As they unloaded the van, Consul Vorlynkin came out to see what all they were dumping in his back garden. Mina danced ahead of him and pounced on Lucky with an excited cry, rubbing her face in the soft fur. "Lucky! I thought you were dead!" The old gray cat endured the hug, but wriggled free promptly. "Do you still have your ratties, Jin?"

"Yes," said Jin, lifting the cage he was lugging to show them off. "Jinnie and most of her children."

"Handsome," said Vorlynkin, inspecting Gyre, chained to his perch, from a prudent distance. "How do you keep it from eating your chickens?" Galli and Twig, released from their transport box by Lieutenant Johannes, ran past his knees, flapping their wings and squawking, then slowed to stare in apparent amazement at the grass patch before them, warm and green-smelling in the noon sun.

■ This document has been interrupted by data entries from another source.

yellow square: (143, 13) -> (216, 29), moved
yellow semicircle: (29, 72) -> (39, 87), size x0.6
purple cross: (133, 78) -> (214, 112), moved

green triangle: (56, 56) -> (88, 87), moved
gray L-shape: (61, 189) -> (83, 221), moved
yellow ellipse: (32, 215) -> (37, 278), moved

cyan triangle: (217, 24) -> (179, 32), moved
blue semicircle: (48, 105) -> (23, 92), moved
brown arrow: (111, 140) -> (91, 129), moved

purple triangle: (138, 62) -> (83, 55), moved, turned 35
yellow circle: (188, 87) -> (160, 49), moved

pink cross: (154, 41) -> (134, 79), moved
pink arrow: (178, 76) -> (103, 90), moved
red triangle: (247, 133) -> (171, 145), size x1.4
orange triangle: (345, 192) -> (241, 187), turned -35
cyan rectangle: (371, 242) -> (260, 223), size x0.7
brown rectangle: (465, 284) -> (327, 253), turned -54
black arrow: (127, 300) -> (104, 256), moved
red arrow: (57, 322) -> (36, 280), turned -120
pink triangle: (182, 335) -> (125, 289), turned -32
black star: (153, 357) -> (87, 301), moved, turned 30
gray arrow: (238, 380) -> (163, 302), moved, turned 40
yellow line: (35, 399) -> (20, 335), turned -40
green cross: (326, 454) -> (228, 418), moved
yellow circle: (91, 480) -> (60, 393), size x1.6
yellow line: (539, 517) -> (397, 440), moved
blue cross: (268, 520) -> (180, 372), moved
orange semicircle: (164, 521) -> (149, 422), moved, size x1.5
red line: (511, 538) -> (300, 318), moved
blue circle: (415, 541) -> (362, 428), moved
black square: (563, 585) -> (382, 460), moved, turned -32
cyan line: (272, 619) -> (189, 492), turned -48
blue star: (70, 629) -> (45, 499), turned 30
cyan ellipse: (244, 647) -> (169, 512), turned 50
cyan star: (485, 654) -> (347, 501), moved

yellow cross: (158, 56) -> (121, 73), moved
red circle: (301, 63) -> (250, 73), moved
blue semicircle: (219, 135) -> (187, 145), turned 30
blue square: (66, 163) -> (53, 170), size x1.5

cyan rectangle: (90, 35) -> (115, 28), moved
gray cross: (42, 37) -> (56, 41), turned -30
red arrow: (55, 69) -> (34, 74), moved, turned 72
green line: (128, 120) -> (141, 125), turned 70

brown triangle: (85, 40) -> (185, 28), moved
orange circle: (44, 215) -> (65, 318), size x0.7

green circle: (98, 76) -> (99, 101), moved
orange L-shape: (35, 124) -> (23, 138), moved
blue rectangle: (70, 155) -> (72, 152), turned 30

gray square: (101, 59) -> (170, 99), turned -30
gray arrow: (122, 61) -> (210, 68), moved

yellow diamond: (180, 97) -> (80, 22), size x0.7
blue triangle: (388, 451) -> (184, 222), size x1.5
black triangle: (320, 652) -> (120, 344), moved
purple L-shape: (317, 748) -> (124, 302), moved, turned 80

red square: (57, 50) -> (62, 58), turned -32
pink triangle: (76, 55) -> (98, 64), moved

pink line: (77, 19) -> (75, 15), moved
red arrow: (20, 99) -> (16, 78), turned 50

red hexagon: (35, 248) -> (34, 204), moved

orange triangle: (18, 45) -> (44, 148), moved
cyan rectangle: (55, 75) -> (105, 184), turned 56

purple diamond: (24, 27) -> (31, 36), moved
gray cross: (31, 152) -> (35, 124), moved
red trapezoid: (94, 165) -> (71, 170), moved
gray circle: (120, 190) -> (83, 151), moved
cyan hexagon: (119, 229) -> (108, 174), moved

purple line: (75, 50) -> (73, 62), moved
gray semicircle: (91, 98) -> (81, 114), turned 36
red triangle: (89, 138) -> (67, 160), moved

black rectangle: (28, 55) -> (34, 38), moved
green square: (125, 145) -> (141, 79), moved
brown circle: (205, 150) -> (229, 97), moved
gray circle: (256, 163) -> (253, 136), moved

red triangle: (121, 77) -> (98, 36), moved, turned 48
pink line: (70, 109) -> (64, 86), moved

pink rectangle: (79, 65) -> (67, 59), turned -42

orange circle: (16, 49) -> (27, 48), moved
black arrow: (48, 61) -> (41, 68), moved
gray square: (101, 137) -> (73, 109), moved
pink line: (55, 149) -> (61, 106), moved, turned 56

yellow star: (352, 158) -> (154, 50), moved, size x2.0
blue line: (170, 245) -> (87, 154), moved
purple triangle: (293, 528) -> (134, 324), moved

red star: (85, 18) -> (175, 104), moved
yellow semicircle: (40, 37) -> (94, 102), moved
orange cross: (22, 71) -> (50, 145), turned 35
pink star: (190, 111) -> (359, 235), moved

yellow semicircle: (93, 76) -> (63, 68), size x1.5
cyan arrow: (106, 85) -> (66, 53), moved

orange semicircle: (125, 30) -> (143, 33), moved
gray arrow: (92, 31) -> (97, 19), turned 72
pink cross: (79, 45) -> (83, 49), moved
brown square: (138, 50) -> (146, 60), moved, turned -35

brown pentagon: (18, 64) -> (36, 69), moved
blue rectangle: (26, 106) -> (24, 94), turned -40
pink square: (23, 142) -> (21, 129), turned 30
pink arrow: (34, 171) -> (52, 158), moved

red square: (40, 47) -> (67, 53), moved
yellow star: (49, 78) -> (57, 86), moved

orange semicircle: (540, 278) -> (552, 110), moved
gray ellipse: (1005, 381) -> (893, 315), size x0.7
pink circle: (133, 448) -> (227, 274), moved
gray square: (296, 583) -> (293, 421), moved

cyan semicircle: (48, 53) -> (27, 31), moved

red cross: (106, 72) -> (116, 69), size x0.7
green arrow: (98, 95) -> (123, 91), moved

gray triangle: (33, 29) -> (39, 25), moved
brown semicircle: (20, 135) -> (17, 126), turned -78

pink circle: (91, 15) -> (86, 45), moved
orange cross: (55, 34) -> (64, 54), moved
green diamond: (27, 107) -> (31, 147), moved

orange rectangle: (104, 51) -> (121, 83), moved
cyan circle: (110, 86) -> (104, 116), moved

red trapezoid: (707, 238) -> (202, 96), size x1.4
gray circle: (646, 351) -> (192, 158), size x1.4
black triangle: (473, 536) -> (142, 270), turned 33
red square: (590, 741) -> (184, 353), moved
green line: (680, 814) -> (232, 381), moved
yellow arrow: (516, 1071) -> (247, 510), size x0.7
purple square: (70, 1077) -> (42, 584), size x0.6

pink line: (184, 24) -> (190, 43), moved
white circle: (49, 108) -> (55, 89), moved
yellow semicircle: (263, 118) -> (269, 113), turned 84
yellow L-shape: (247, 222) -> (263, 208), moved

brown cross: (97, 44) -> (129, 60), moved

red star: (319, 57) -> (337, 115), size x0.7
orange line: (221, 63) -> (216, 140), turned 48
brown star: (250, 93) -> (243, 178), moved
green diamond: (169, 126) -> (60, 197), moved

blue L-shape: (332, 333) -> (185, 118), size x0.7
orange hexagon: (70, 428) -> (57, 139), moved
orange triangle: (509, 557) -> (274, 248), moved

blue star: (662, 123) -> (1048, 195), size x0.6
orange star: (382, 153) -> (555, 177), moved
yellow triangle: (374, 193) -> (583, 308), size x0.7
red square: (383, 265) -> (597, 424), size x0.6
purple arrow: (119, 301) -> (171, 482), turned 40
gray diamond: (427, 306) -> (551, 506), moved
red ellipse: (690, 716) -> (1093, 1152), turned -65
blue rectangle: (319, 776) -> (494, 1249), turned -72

"Well, the big ones sort of defend themselves. I had to keep Gyre chained to his perch when the chicks were littler. I'll have to keep him chained here anyway, till he figures out this is where he belongs." Jin watched as Armsman Roic, with due care, unloaded a stack of terrariums onto the shelf they'd brought from Jin's refuge. Tucked up against the back of the house and sheltered by its eaves, concealed by the house, the tall stone garden walls, and all the trees and bushes, the shelf and its contents would be almost as safe as in his tent-shelter at Suze-san's.

"Cats and mice together as well?" Vorkynkin went on. "What next, lions and lambs?"

"Rats," Jin corrected austerely. "Though I wish I might have a lion…?! Anyway, Lucky's too old and lazy to bother the big ones, and I keep the little ones in cages with tops." He looked around with satisfaction. "Now that I have all my creatures back, you can keep Lady Murasaki," he told Mina generously.

She made a face. "But Lucky's half mine. Because she wasn't yours to start with, you know, even if you did steal her away."

"I saved her from Aunt Lorna," Jin reminded her.

Lucky curled around Vorlynkin's ankles, rubbing her chin to scent-mark him as her new property and leaving a trail of hairs plastered to his formerly-tidy hakama trousers. He bent rather absently to scritch her spine, and she arched shamelessly under his hand.

Mina addressed him anxiously, "Oh sir, can we keep Lucky inside? Till she knows this is home? Cats do get lost, you know!"

Looking down into Mina's upturned face, Vorlynkin said reluctantly, "Is she housebroken?"

Mina nodded vigorously. "I can fix her cat pan in my room!"

"The washroom off the kitchen would likely do as well," he told her. "You and Jin…?well, yes, I expect it will be good for you and your brother to look after her."

Miles-san strolled past. "All shipshape here, Jin? Then I need Johannes back." He added to Consul Vorlynkin, "We'll be in your tight-room for a time. A lot of detail-work still to do." At his gesture, Roic rose and took up what seemed his accustomed place at his shoulder.